Gefrustet ist die britische Premierministerin May vom informellen EU-Gipfel nach London zurückgekehrt. Vehement holt sie zum Gegenschlag aus. Ihrer Ansicht nach ist Brüssel nun am Zug.

Premierministerin May: EU hat Brexit-Gespräche in Sackgasse geführt

 

 

London (dpa) - Einen Tag nach dem von Konfrontation geprägten EU-Gipfel in Salzburg hat die britische Premierministerin Theresa May von Brüssel neue Brexit-Vorschläge gefordert. Die Verhandlungen seien in einer Sackgasse. «Ich habe die EU immer mit Respekt behandelt. Großbritannien erwartet dasselbe», sagte May in ungewöhnlich scharfen Worten am Freitag in London.

«Kein Abkommen ist besser als ein schlechtes Abkommen», betonte die Regierungschefin. Darauf müsse sich Großbritannien vorbereiten. Sie werde weder das Ergebnis des Referendums rückgängig machen noch ihr Land auseinanderbrechen lassen. Darauf liefen die bisherigen Vorschläge der EU aber hinaus.

Sie habe einen dritten Weg vorgeschlagen, sagte May. Es sei nicht akzeptabel, dass dieser abgelehnt werde, ohne dass detaillierte Gründe oder Gegenvorschläge vorgebracht würden.

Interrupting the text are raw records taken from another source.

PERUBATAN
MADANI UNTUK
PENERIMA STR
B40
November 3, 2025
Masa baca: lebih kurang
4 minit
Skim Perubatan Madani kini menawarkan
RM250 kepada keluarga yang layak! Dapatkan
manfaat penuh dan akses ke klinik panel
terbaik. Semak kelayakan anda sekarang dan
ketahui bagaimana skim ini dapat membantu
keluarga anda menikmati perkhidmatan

In zwei Bereichen seien London und Brüssel noch weit auseinander: in der Frage nach den künftigen wirtschaftlichen Beziehungen und in der Frage, wie künftig Grenzkontrollen zwischen dem britischen Nordirland und dem EU-Mitglied Irland vermieden werden könnten. In beiden will May unnachgiebig sein. Großbritannien werde nie Brüssels Vorschlag akzeptieren, dass Nordirland in der Zollunion bleibe. Das würde das Auseinanderbrechen des Landes bedeuten. Auch ein Verbleib im Europäischen Wirtschaftsraum sei nicht akzeptabel.

Auf dem informellen EU-Gipfel in Österreich waren Mays Vorschläge am Vortag wieder auf Ablehnung gestoßen. Die Europäische Union hatte den Zeitdruck auf May überraschend erhöht. Statt wie von EU-Ratschef Donald Tusk eine Verlängerung der Frist bis zu einem Sondergipfel Mitte November zuzulassen, entschied der Gipfel, beim ursprünglichen Plan für Mitte Oktober zu bleiben.

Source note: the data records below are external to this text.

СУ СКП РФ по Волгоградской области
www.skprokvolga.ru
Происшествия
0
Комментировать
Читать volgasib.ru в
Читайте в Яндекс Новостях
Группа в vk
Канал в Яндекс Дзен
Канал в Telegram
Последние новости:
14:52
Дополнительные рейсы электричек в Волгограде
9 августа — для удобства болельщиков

Die Brexit-Verhandlungen verlaufen seit Monaten zäh. Großbritannien will Ende März 2019 aus der Europäischen Union austreten.

May hat nicht nur Ärger mit der EU, sondern steht auch in ihrer eigenen Partei kurz vor dem Parteitag massiv unter Druck. Sie regiert seit einer gescheiterten Neuwahl im vergangenen Jahr mit einer hauchdünnen Mehrheit und ist von Revolten von mehreren Seiten bedroht. Immer wieder wird daher über ihren Rücktritt spekuliert.